One of the simplest ways for a defendant to defeat a preference lawsuit in bankruptcy is to show that after the defendant received the payments that the suit is trying to recover, it gave “new value” to the debtor which remained unpaid (or was paid by another avoidable payment). The defense, codified at 11 USC 547(c)(4), is intended to avoid penalizing creditors who continue to deliver value to a struggling debtor in the months leading up to bankruptcy. In essence, a creditor who, though paid, delivers new goods or value for which it remained unpaid can offset that “new” value against the amount it otherwise would have to pay back. The beauty of this defense is that the proofs are simple and the result has a mathematical certainty.

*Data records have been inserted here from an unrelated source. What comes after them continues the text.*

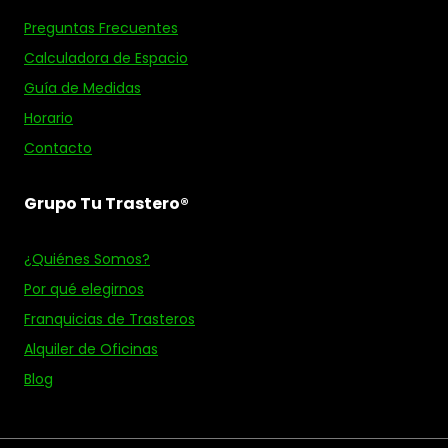
Preguntas Frecuentes
Calculadora de Espacio
Guía de Medidas
Horario
Contacto
Grupo Tu Trastero®
¿Quiénes Somos?
Por qué elegirnos
Franquicias de Trasteros
Alquiler de Oficinas
Blog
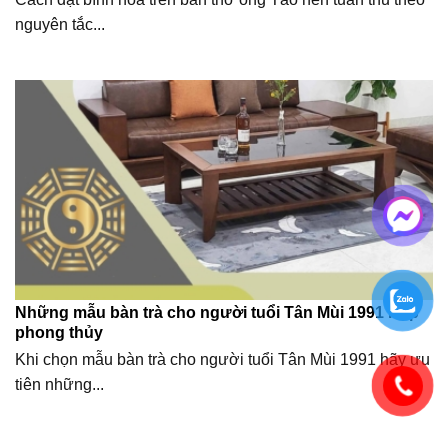
nguyên tắc...
Những mẫu bàn trà cho người tuổi Tân Mùi 1991 hợp
phong thủy
Khi chọn mẫu bàn trà cho người tuổi Tân Mùi 1991 hãy ưu
tiên những...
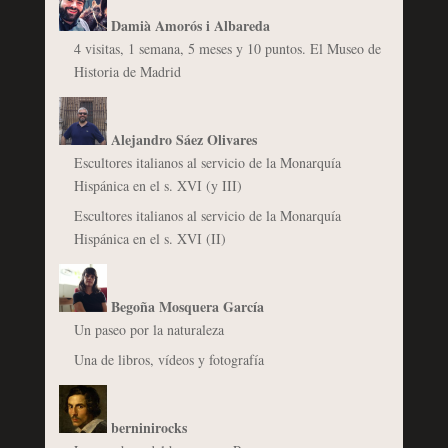
Damià Amorós i Albareda
4 visitas, 1 semana, 5 meses y 10 puntos. El Museo de
Historia de Madrid
Alejandro Sáez Olivares
Escultores italianos al servicio de la Monarquía
Hispánica en el s. XVI (y III)
Escultores italianos al servicio de la Monarquía
Hispánica en el s. XVI (II)
Begoña Mosquera García
Un paseo por la naturaleza
Una de libros, vídeos y fotografía
berninirocks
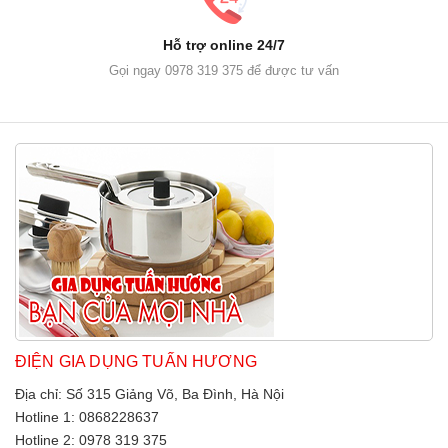
Hỗ trợ online 24/7
Gọi ngay 0978 319 375 để được tư vấn
ĐIỆN GIA DỤNG TUẤN HƯƠNG
Địa chỉ: Số 315 Giảng Võ, Ba Đình, Hà Nội
Hotline 1: 0868228637
Hotline 2: 0978 319 375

In a December 2013 ruling, the Third Circuit Court of Appeals in In re Friedmans’s Inc. held that whether “new value” was given is determined as of the Petition date, and that payments the creditor/defendant received after that date which reduced its unpaid balance are not a factor in applying the defense. The creditor, Roth Staffing, had supplied staffing services to the debtor. In the 90 days pre-bankruptcy, it had been paid $81,997 but had thereafter supplied over $100,000 in new services that were unpaid on the Petition filing date. By itself, this would be a complete defense to a preference action, since Roth had added more value than it had been paid for and as a result was worse off on the Petition date then before receiving payments. What made the case unusual is that post-petition, the debtor obtained a “Critical Vendor” order that authorized it to pay down Roth’s debt, in order to encourage Roth to keep the flow of critical staffing continuing. Under this order, Roth received another $72,413.00.

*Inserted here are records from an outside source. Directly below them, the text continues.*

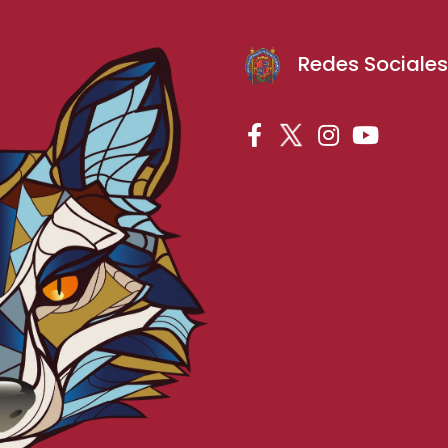
Redes Sociale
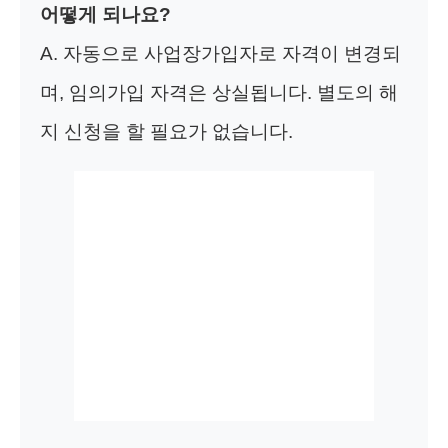
어떻게 되나요?
A. 자동으로 사업장가입자로 자격이 변경되
며, 임의가입 자격은 상실됩니다. 별도의 해
지 신청을 할 필요가 없습니다.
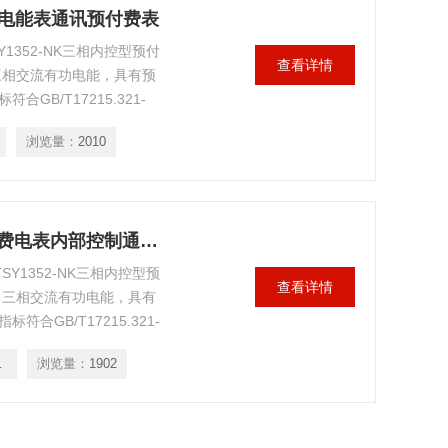
IC卡电能表通讯预付费表
1352-NK三相内控型预付
查看详情
三相交流有功电能，具有预
GB/T17215.321-
管理水平的理想计表。产品
浏览量：
2010
的要求。
DDSY1352-NK/NB单相导轨式预付费电表内部控制通断仪表
Y1352-NK三相内控型预
查看详情
、三相交流有功电能，具有
合GB/T17215.321-
管理水平的理想计表。产品
K/NB
浏览量：
1902
的要求。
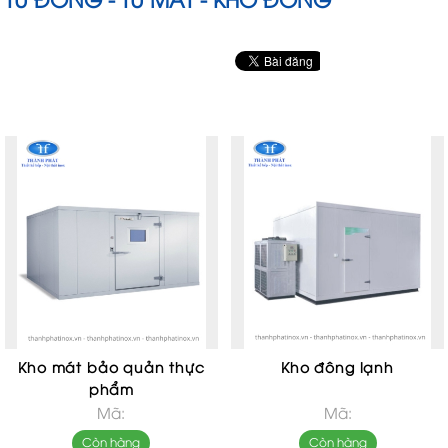
Kho mát bảo quản thực
Kho đông lạnh
phẩm
Mã:
Mã:
Còn hàng
Còn hàng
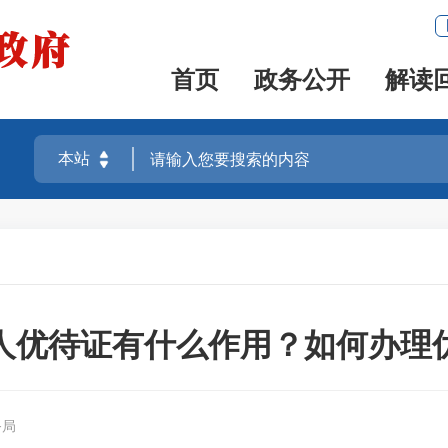
首页
政务公开
解读
人优待证有什么作用？如何办理
务局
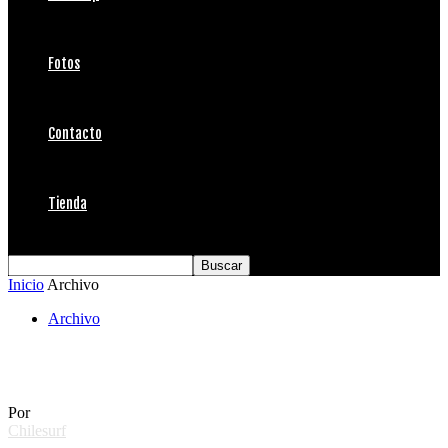
Fotos
Contacto
Tienda
Inicio
Archivo
Archivo
Sufos Magazine
Por
Chilesurf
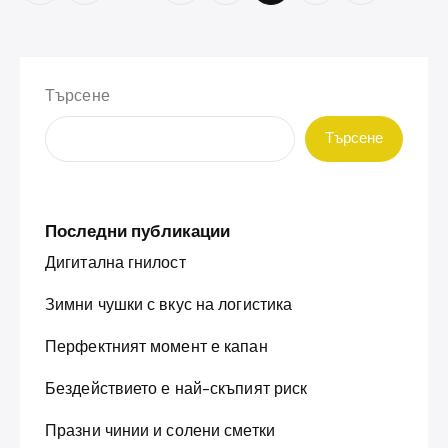
на
публикациите
на
страници
Търсене
Търсене
Последни публикации
Дигитална гнилост
Зимни чушки с вкус на логистика
Перфектният момент е капан
Бездействието е най-скъпият риск
Празни чинии и солени сметки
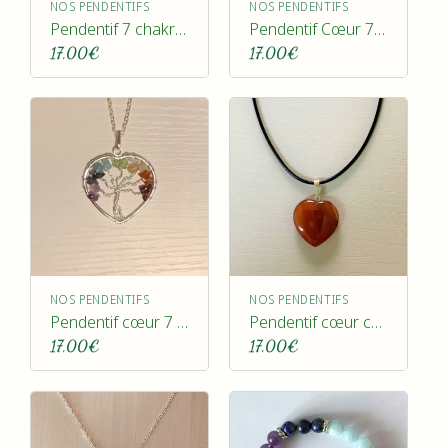
NOS PENDENTIFS
NOS PENDENTIFS
Pendentif 7 chakras
Pendentif Cœur 7 chakras
17,00
€
17,00
€
NOS PENDENTIFS
NOS PENDENTIFS
Pendentif cœur 7 chakras
Pendentif cœur cornaline
17,00
€
17,00
€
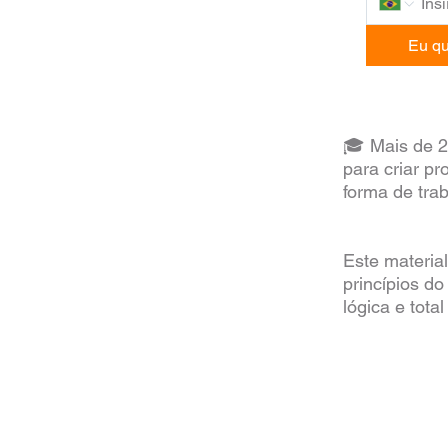
Eu qu
🎓 Mais de 2
para criar pr
forma de tra
Este materia
princípios d
lógica e tota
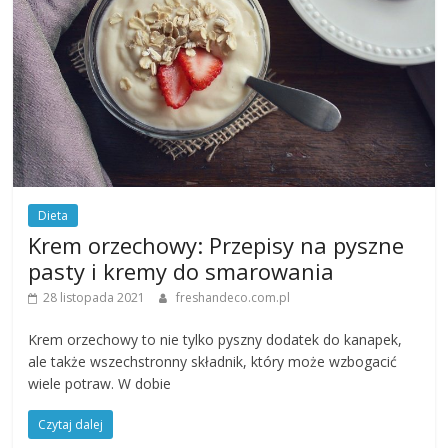
Dieta
Krem orzechowy: Przepisy na pyszne
pasty i kremy do smarowania
28 listopada 2021
freshandeco.com.pl
Krem orzechowy to nie tylko pyszny dodatek do kanapek,
ale także wszechstronny składnik, który może wzbogacić
wiele potraw. W dobie
Czytaj dalej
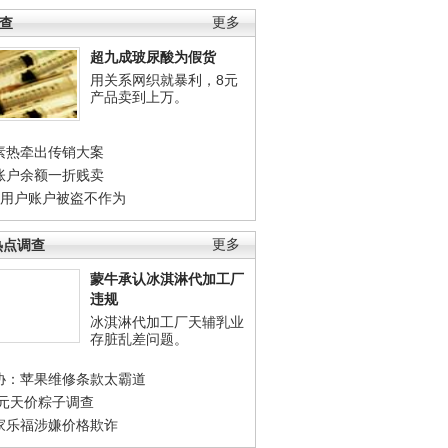
调查
更多
超九成玻尿酸为假货
用关系网织就暴利，8元
产品卖到上万。
素热牵出传销大案
账户余额一折贱卖
店用户账户被盗不作为
热点调查
更多
蒙牛承认冰淇淋代加工厂
违规
冰淇淋代加工厂天辅乳业
存脏乱差问题。
协：苹果维修条款太霸道
0元天价粽子调查
家乐福涉嫌价格欺诈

The debtor’s successor in interest filed a preference action against Roth. The issue was whether Roth had a complete defense based on the unpaid $100,000 when the bankruptcy was filed, or whether this was reduced by the $72,413 in additional payments it had received after the bankruptcy filing. The Third Circuit, affirming the District Court, held that Roth had no liability since as of the Petition date its payments received were less than the new value it had provided. In a matter of first impression on this issue, it held that the $72,413 paid post-petition was properly disregarded for purposes of the “new value” defense.
The Court supports its holding in a lengthy and interesting analysis of the preference statute and the policies behind it. For anyone facing a preference action and intending to use the “new value” defense, the case is a “must-read”.